A new combined signal of G ₂ , C ₃ , and E ₃ is sent to the tone waveform forming circuit 25 . On the other hand, instead of G ₂ note, G ₃
When the treble side of the note, for example the _G4 note, is pressed,
No change occurs in the original pronunciation of C ₃ , E ₃ , and G ₃ . In this way, the bass priority sound is always selected. That is, while the proposed example selects a predetermined number of tones in the order of key presses, the additional circuit of the present invention selects a predetermined number of tones in the order of pitches; in other words, it can be called a priority conversion circuit.

As explained above, according to the present invention, there is provided a counting circuit that generates an output signal after counting the number of time-division key press signals from the key data generation circuit to a desired value, and the output signal of the counting circuit By controlling the passage of time-division key press signals through the key data generation circuit, as mentioned above, it is now possible to select a predetermined number of notes in pitch order, whereas previously it was possible to select a predetermined number of notes only in the order of key presses. Matches treble priority,
Even when a performer presses a key exceeding a predetermined number of notes, it is possible to obtain almost the intended sound. Furthermore, the present invention is generally regarded as a priority conversion circuit that converts the priority order from the order of key presses to the order of pitches, and may be applied to other fields.

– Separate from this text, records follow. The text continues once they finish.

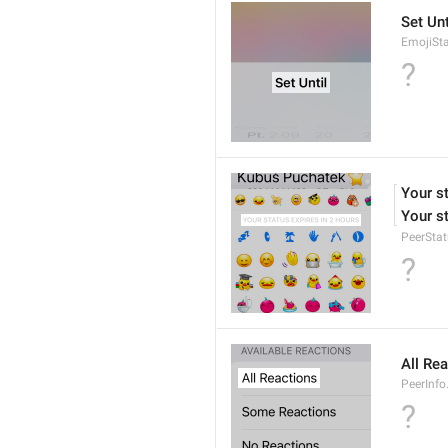
Set Unt
EmojiSta
?
Your st
Your st
PeerStat
?
All Re
PeerInfo
?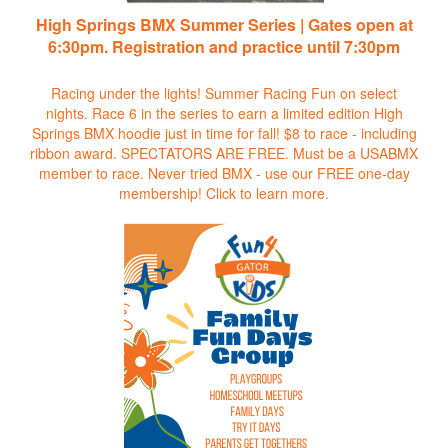
High Springs BMX Summer Series | Gates open at
6:30pm. Registration and practice until 7:30pm
Racing under the lights! Summer Racing Fun on select
nights. Race 6 in the series to earn a limited edition High
Springs BMX hoodie just in time for fall! $8 to race - including
ribbon award. SPECTATORS ARE FREE. Must be a USABMX
member to race. Never tried BMX - use our FREE one-day
membership!
Click to learn more.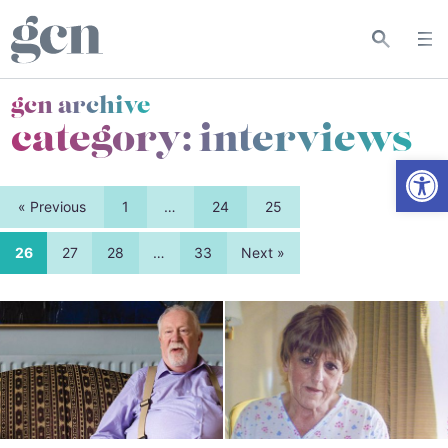
gcn archive
category:
interviews
Open
« Previous
1
…
24
25
26
27
28
…
33
Next »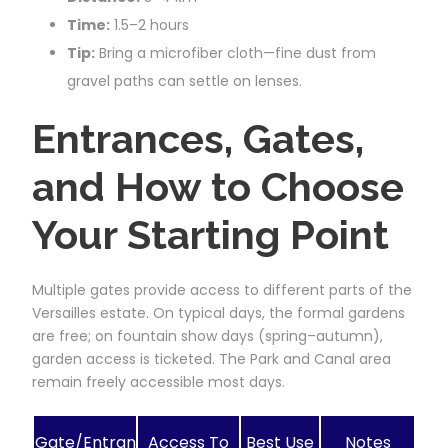
Time:
1.5–2 hours
Tip:
Bring a microfiber cloth—fine dust from
gravel paths can settle on lenses.
Entrances, Gates,
and How to Choose
Your Starting Point
Multiple gates provide access to different parts of the
Versailles estate. On typical days, the formal gardens
are free; on fountain show days (spring–autumn),
garden access is ticketed. The Park and Canal area
remain freely accessible most days.
Gate/Entran
Access To
Best Use
Notes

[Brief explanation of the drawing]

The figure is an explanatory diagram showing the configuration of an embodiment of the present invention. In the figure, 10 is a frequency divider, 11 is a clock pulse generation circuit, 12 is a key data generation circuit, 13, 23
is a counter, 14 ₁ to 14 ₃ are memory circuits, 16 ₁
is a D/A converter, 17 ₁ is a gate circuit, 18 ₁ is a key press detection circuit, 19 ₁ , 20 ₁ ′, 20 ₁ ″, 22,
42 is an AND circuit, 21 is an inverter, 24 is a decoder, 25 is a tone waveform forming circuit, 31 is a data multiplexer, 32 is a comparison circuit, and 41 is a counting circuit.

Claims (1)

[Claims] 1. Key data that converts the output clock pulse of a clock pulse generator into a time-division pulse, sequentially scans each key from the low (or treble) side, and outputs a time-division signal of a key press as a key press signal. a generating circuit 12; a counter 13 that counts the output clock pulses of the clock pulse generator; and N memory circuits 1 that write and store the counted value of the counter 13 using the key press signal as a write signal.
4, a comparison circuit 32 that compares the contents of each storage circuit 14 and the counted value of the counter 13, and a musical waveform forming unit that converts the contents of the storage circuit 14 into a musical tone based on the output signal of the comparison circuit 32. means 16, 17, 18 leading to the circuit 25, and outputting a control signal when the number of key press signals from the key data generation circuit 12 exceeds N within one scan of each key. A counting circuit 41 is provided, and a means 42 for blocking N or more key press signals from passing through by means of a control signal from the counting circuit 41 is provided, so that a low tone (or high tone) is generated even in response to N or more key presses. A multitone electronic musical instrument characterized by generating only N musical tones on the side.